Potter's wheel

tomwilliam

1. The problem statement, all variables and given/known data
find the moment of inertia of a disc of diameter D that spins freely at 40 revs/min, then reduces to 30 revs/min when a mass m is added to the disc at x from the centre. I know m, x, both angular speeds, and the diameter of the disc.


2. Relevant equations
L = Iw
I = (mr^2)/2 (moment of inertia of a disc)
I = mr^2 (moment of inertia of a particle a distance r from the axis)
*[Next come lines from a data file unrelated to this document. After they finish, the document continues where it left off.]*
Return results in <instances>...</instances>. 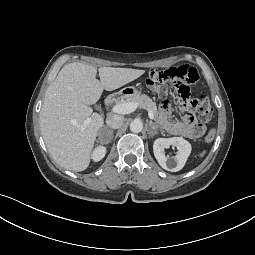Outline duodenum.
Returning <instances> with one entry per match:
<instances>
[{"label": "duodenum", "instance_id": "410a0bca", "mask_svg": "<svg viewBox=\"0 0 255 255\" xmlns=\"http://www.w3.org/2000/svg\"><path fill=\"white\" fill-rule=\"evenodd\" d=\"M123 97H124V93L123 92H117L115 94L110 95L106 99L105 104H106L107 107H110L112 104L116 103L117 101H119Z\"/></svg>", "mask_w": 255, "mask_h": 255}]
</instances>
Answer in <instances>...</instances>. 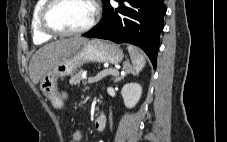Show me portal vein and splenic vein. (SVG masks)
Listing matches in <instances>:
<instances>
[{
    "label": "portal vein and splenic vein",
    "instance_id": "18ae733b",
    "mask_svg": "<svg viewBox=\"0 0 227 142\" xmlns=\"http://www.w3.org/2000/svg\"><path fill=\"white\" fill-rule=\"evenodd\" d=\"M116 74V70L114 69H107L104 70L103 72L97 74L95 77H90L88 78V83H95L100 81L102 78L108 76V75H114Z\"/></svg>",
    "mask_w": 227,
    "mask_h": 142
}]
</instances>
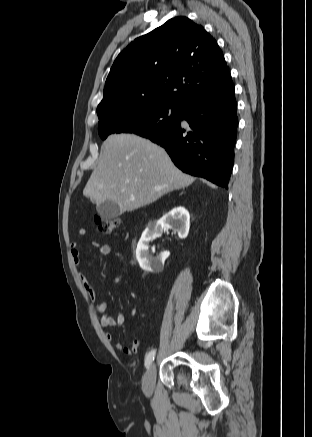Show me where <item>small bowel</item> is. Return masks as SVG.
Segmentation results:
<instances>
[{
  "label": "small bowel",
  "mask_w": 312,
  "mask_h": 437,
  "mask_svg": "<svg viewBox=\"0 0 312 437\" xmlns=\"http://www.w3.org/2000/svg\"><path fill=\"white\" fill-rule=\"evenodd\" d=\"M80 236H84L86 234V230L84 228L79 229L78 231ZM93 246L98 249L99 255L102 257L108 256L112 253V246L109 244H100L99 242H93ZM71 249V256L74 264L76 266L81 265V254L78 249V244L76 242H72L70 244ZM79 278L87 291V294L89 298L94 302L95 305V311L98 313H101L102 316L100 318V325L102 328H112V327H118L121 326L124 323V315L118 314L116 316H112L109 314H105L106 310V304L104 302L97 300V293L91 283L89 282L88 278L85 274L79 273ZM105 338L108 342H113L114 336L111 332L105 333ZM115 348L121 352H123L126 355H134L138 348H139V341L133 340L130 346H125L121 342L115 343Z\"/></svg>",
  "instance_id": "obj_1"
}]
</instances>
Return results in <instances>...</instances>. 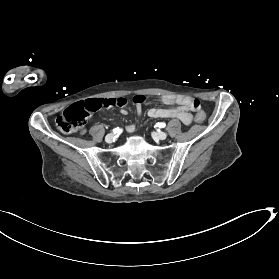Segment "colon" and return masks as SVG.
Listing matches in <instances>:
<instances>
[{
  "instance_id": "1",
  "label": "colon",
  "mask_w": 279,
  "mask_h": 279,
  "mask_svg": "<svg viewBox=\"0 0 279 279\" xmlns=\"http://www.w3.org/2000/svg\"><path fill=\"white\" fill-rule=\"evenodd\" d=\"M179 99L190 110L196 111L195 121L203 123L206 115L200 110V102L197 99L187 96H181ZM133 102L141 105L145 102V96L137 95L133 98ZM128 103V100L123 97L118 98H98L89 99L84 102L75 103L63 111L56 119L57 127L65 132L72 133L83 129L86 121L91 115L102 107H121Z\"/></svg>"
}]
</instances>
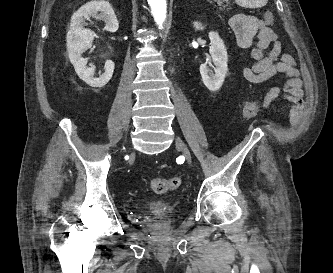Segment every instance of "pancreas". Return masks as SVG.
<instances>
[{"mask_svg":"<svg viewBox=\"0 0 333 273\" xmlns=\"http://www.w3.org/2000/svg\"><path fill=\"white\" fill-rule=\"evenodd\" d=\"M218 4L221 6L223 2L229 3L228 0H216ZM225 7V6H224Z\"/></svg>","mask_w":333,"mask_h":273,"instance_id":"obj_1","label":"pancreas"}]
</instances>
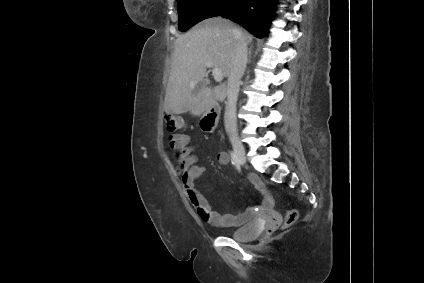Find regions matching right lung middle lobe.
Returning a JSON list of instances; mask_svg holds the SVG:
<instances>
[{
	"mask_svg": "<svg viewBox=\"0 0 424 283\" xmlns=\"http://www.w3.org/2000/svg\"><path fill=\"white\" fill-rule=\"evenodd\" d=\"M235 0H177L180 31L226 12Z\"/></svg>",
	"mask_w": 424,
	"mask_h": 283,
	"instance_id": "right-lung-middle-lobe-1",
	"label": "right lung middle lobe"
}]
</instances>
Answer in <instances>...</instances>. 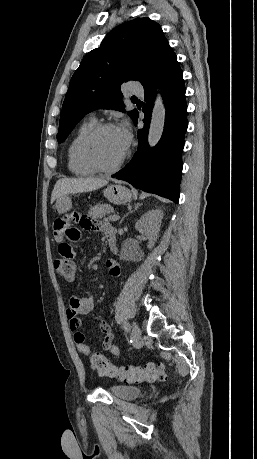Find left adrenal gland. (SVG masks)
Wrapping results in <instances>:
<instances>
[{
	"label": "left adrenal gland",
	"instance_id": "left-adrenal-gland-1",
	"mask_svg": "<svg viewBox=\"0 0 257 459\" xmlns=\"http://www.w3.org/2000/svg\"><path fill=\"white\" fill-rule=\"evenodd\" d=\"M141 205H142V204H140V203L135 204L134 209L136 210V209H137L139 206H141ZM128 210H129V212L126 213V214L122 217V219H121L120 222H119V225L123 222V220H124L131 212H133L131 206L128 207Z\"/></svg>",
	"mask_w": 257,
	"mask_h": 459
}]
</instances>
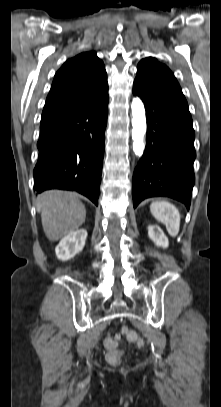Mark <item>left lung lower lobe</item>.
<instances>
[{
	"instance_id": "obj_1",
	"label": "left lung lower lobe",
	"mask_w": 221,
	"mask_h": 407,
	"mask_svg": "<svg viewBox=\"0 0 221 407\" xmlns=\"http://www.w3.org/2000/svg\"><path fill=\"white\" fill-rule=\"evenodd\" d=\"M145 104L146 148L133 175L134 208L149 197L176 199L189 209L195 183V133L180 87L152 88L134 82Z\"/></svg>"
}]
</instances>
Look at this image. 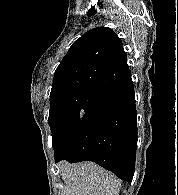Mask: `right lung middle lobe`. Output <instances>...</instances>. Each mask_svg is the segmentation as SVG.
<instances>
[{
	"label": "right lung middle lobe",
	"mask_w": 178,
	"mask_h": 195,
	"mask_svg": "<svg viewBox=\"0 0 178 195\" xmlns=\"http://www.w3.org/2000/svg\"><path fill=\"white\" fill-rule=\"evenodd\" d=\"M96 95L91 92H71L50 98L49 125L54 150L82 119Z\"/></svg>",
	"instance_id": "dd1d6c3e"
}]
</instances>
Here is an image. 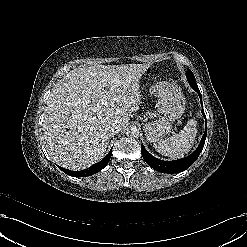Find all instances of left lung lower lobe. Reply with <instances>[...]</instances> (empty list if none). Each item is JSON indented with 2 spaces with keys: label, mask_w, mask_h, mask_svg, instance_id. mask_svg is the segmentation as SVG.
Returning <instances> with one entry per match:
<instances>
[{
  "label": "left lung lower lobe",
  "mask_w": 247,
  "mask_h": 247,
  "mask_svg": "<svg viewBox=\"0 0 247 247\" xmlns=\"http://www.w3.org/2000/svg\"><path fill=\"white\" fill-rule=\"evenodd\" d=\"M189 84L198 93L201 104H202V96H201V93L199 91L197 84L196 83H189ZM202 114L205 118V132H204V135L201 139V142L198 148L191 155H189L188 157L182 158V159L174 160V161H163L149 154L142 144L141 153H142V157L145 160V162L153 169L159 172H162V173L173 174V173H179V172H182L188 169L197 160L205 144V139L207 136V121H206V116L203 110V105H202Z\"/></svg>",
  "instance_id": "obj_1"
}]
</instances>
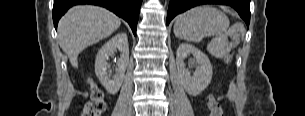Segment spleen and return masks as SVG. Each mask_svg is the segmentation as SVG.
<instances>
[{"label": "spleen", "instance_id": "obj_1", "mask_svg": "<svg viewBox=\"0 0 305 116\" xmlns=\"http://www.w3.org/2000/svg\"><path fill=\"white\" fill-rule=\"evenodd\" d=\"M228 17L212 6H197L176 17L174 34L177 38L199 43L204 37L215 36L213 45H225L224 33L229 27Z\"/></svg>", "mask_w": 305, "mask_h": 116}]
</instances>
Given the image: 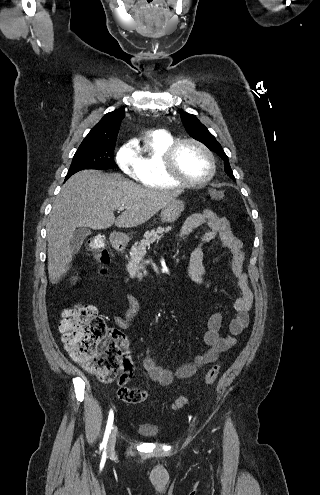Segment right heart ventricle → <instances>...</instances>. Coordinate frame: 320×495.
<instances>
[{"label": "right heart ventricle", "instance_id": "e07e8e85", "mask_svg": "<svg viewBox=\"0 0 320 495\" xmlns=\"http://www.w3.org/2000/svg\"><path fill=\"white\" fill-rule=\"evenodd\" d=\"M175 142L167 133H149L139 155V181L149 188L169 189L182 186L165 171L163 156L166 149Z\"/></svg>", "mask_w": 320, "mask_h": 495}]
</instances>
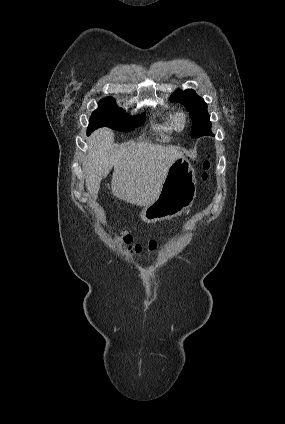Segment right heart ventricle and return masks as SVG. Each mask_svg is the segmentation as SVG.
Segmentation results:
<instances>
[{"instance_id": "obj_1", "label": "right heart ventricle", "mask_w": 285, "mask_h": 424, "mask_svg": "<svg viewBox=\"0 0 285 424\" xmlns=\"http://www.w3.org/2000/svg\"><path fill=\"white\" fill-rule=\"evenodd\" d=\"M173 120H174V114L172 113L167 114L164 122L161 125H159L157 129L161 131L163 135L171 134L174 130H176Z\"/></svg>"}]
</instances>
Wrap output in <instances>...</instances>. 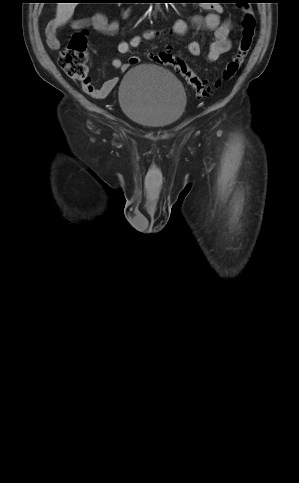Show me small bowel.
Instances as JSON below:
<instances>
[{"label": "small bowel", "mask_w": 299, "mask_h": 483, "mask_svg": "<svg viewBox=\"0 0 299 483\" xmlns=\"http://www.w3.org/2000/svg\"><path fill=\"white\" fill-rule=\"evenodd\" d=\"M223 7L217 4L209 6V11L204 14H197L193 16L192 21L198 26L205 27L212 32V41L209 44L206 59L210 63L217 62L220 57L229 52L231 49V41L229 38L231 25L228 21L221 20V13ZM122 16L127 18L129 11L124 10ZM58 21H51L46 29L47 43L50 48L58 49L60 41L57 36ZM71 27L76 30L93 29L105 35H115L120 29V23L117 20H108L102 13H96L90 18L76 20L71 23ZM188 31V23L184 19L176 20L168 30L163 29H147L141 34L133 36L129 40L121 41L118 44V51L121 54H128L130 51L141 45L143 41L156 40L165 34H171L176 37H183ZM188 52L194 56L201 55V46L197 41H190L187 44ZM140 62L139 57L132 56L128 62H122L119 58L112 61L115 69L125 72L130 66L136 65ZM119 77H112L106 80L100 87L92 85L91 90L83 87L84 91L96 98L106 97L118 84Z\"/></svg>", "instance_id": "1"}]
</instances>
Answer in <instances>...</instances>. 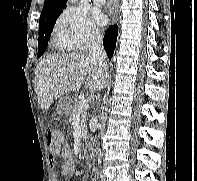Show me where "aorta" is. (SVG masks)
Returning <instances> with one entry per match:
<instances>
[{"label":"aorta","instance_id":"aorta-1","mask_svg":"<svg viewBox=\"0 0 197 181\" xmlns=\"http://www.w3.org/2000/svg\"><path fill=\"white\" fill-rule=\"evenodd\" d=\"M71 3H76L77 0H69Z\"/></svg>","mask_w":197,"mask_h":181}]
</instances>
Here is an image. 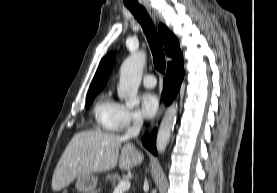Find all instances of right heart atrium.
<instances>
[{"label":"right heart atrium","mask_w":277,"mask_h":193,"mask_svg":"<svg viewBox=\"0 0 277 193\" xmlns=\"http://www.w3.org/2000/svg\"><path fill=\"white\" fill-rule=\"evenodd\" d=\"M142 122L141 115L128 107L120 106L118 113V129L126 130Z\"/></svg>","instance_id":"right-heart-atrium-1"}]
</instances>
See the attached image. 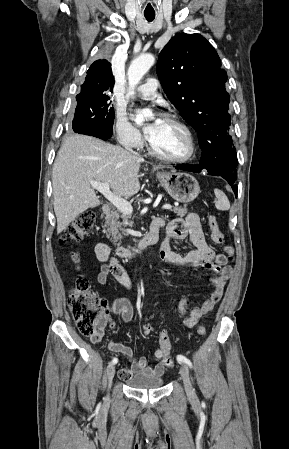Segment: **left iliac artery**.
I'll list each match as a JSON object with an SVG mask.
<instances>
[{
	"label": "left iliac artery",
	"mask_w": 289,
	"mask_h": 449,
	"mask_svg": "<svg viewBox=\"0 0 289 449\" xmlns=\"http://www.w3.org/2000/svg\"><path fill=\"white\" fill-rule=\"evenodd\" d=\"M177 360H178L179 362L186 363L189 367H192L191 361H190L187 357H185V356H183V355H178V356H177Z\"/></svg>",
	"instance_id": "obj_1"
}]
</instances>
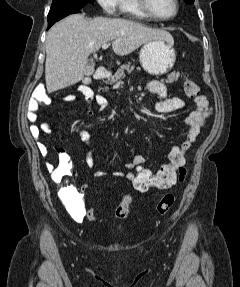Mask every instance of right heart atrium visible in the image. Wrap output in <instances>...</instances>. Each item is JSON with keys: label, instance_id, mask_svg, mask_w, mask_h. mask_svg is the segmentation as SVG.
<instances>
[{"label": "right heart atrium", "instance_id": "right-heart-atrium-1", "mask_svg": "<svg viewBox=\"0 0 240 287\" xmlns=\"http://www.w3.org/2000/svg\"><path fill=\"white\" fill-rule=\"evenodd\" d=\"M102 9L109 15H115L118 10L119 0H97Z\"/></svg>", "mask_w": 240, "mask_h": 287}]
</instances>
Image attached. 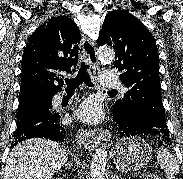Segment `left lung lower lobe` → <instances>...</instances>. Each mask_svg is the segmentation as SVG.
I'll return each mask as SVG.
<instances>
[{
	"mask_svg": "<svg viewBox=\"0 0 183 179\" xmlns=\"http://www.w3.org/2000/svg\"><path fill=\"white\" fill-rule=\"evenodd\" d=\"M113 119L118 125L119 135L121 138L131 137L135 135H152L165 139L171 143L169 131L165 128H158L147 123L136 116L129 114H121L112 111Z\"/></svg>",
	"mask_w": 183,
	"mask_h": 179,
	"instance_id": "1",
	"label": "left lung lower lobe"
}]
</instances>
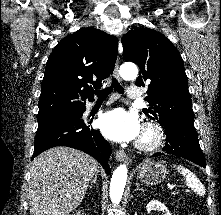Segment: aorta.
<instances>
[{
  "label": "aorta",
  "instance_id": "aorta-1",
  "mask_svg": "<svg viewBox=\"0 0 221 215\" xmlns=\"http://www.w3.org/2000/svg\"><path fill=\"white\" fill-rule=\"evenodd\" d=\"M120 76L125 80H134L138 76V68L133 63H125L120 67ZM128 169L125 164L120 165L113 172L110 183V198L113 204H118L124 192Z\"/></svg>",
  "mask_w": 221,
  "mask_h": 215
}]
</instances>
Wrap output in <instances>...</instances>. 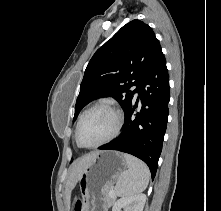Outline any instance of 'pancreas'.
Instances as JSON below:
<instances>
[{"label": "pancreas", "mask_w": 221, "mask_h": 211, "mask_svg": "<svg viewBox=\"0 0 221 211\" xmlns=\"http://www.w3.org/2000/svg\"><path fill=\"white\" fill-rule=\"evenodd\" d=\"M111 190H112V187L107 190L106 195H105V199H104V202H105L106 205H108V206L112 205V204L114 203V201H115V196H114V197H111V196L109 195V192H110Z\"/></svg>", "instance_id": "cf45deb5"}]
</instances>
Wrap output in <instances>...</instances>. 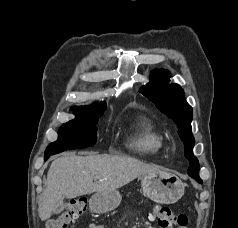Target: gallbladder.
<instances>
[{"label":"gallbladder","mask_w":238,"mask_h":228,"mask_svg":"<svg viewBox=\"0 0 238 228\" xmlns=\"http://www.w3.org/2000/svg\"><path fill=\"white\" fill-rule=\"evenodd\" d=\"M63 208H64V206L61 205V206H59L58 208H56V209L54 210V212H55V213H59V212H61V211L63 210Z\"/></svg>","instance_id":"obj_1"}]
</instances>
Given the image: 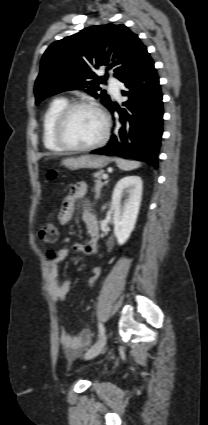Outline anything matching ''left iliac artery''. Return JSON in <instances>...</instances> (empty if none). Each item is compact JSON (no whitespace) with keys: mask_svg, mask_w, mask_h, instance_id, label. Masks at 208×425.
<instances>
[{"mask_svg":"<svg viewBox=\"0 0 208 425\" xmlns=\"http://www.w3.org/2000/svg\"><path fill=\"white\" fill-rule=\"evenodd\" d=\"M99 335L102 336L104 334V327L101 323L98 324Z\"/></svg>","mask_w":208,"mask_h":425,"instance_id":"44dca946","label":"left iliac artery"}]
</instances>
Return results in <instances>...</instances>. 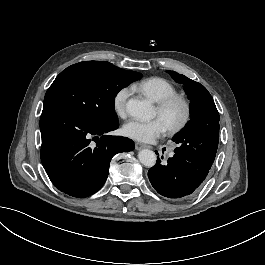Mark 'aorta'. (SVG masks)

3. The attempt at a solution
I think this is a question about conservation of angular momentum. I've been assuming that because angular momentum (L) is the same before and after the mass falling, I can state:
I1w1 = (I1+I2)w2, where I1 is moment of inertia of the disc alone, w1 is angular speed before and I2 is the moment of inertia of the mass and w2 angular speed after the mass falls onto the wheel. I can calculate I2 = mr^2, so therefore calculate I1. Just to confirm, I have the angular speed before and after, I have the distance x and the mass m, I have the diameter of the disc also.
Can someone confirm that this is the right approach? I don't know how the diameter (or radius) of the disc comes into it, as it seems that this approach will calculate the value of I, so I don't need to find the mass and therefore find mr^2 to find I1. I also find that the values I've calculated so far seem pretty low, so I'm thinking I might have the wrong approach. Help appreciated - but please don't solve it for me! Just some pointers...
Thanks in advance

Delphi51

Welcome to PF, TomWilliam.
Your approach looks good to me.
It would be interesting to use conservation of energy as a check.

tomwilliam

Thanks for that.
The idea of checking with rotational energy is a good one. I'm not sure how to do it though. I don't have the mass of the disc - so I would have to use the calculated value of I1 to check using Erot = 1/2 I w^2.
Also, I don't know about conservation of energy in these situations, because I don't know how much energy the (unknown) additional mass on the disc will add to the system. I'll have a go at calculating this, but if it were possible to solve the problem using conservation of energy, I would have thought it would be much easier!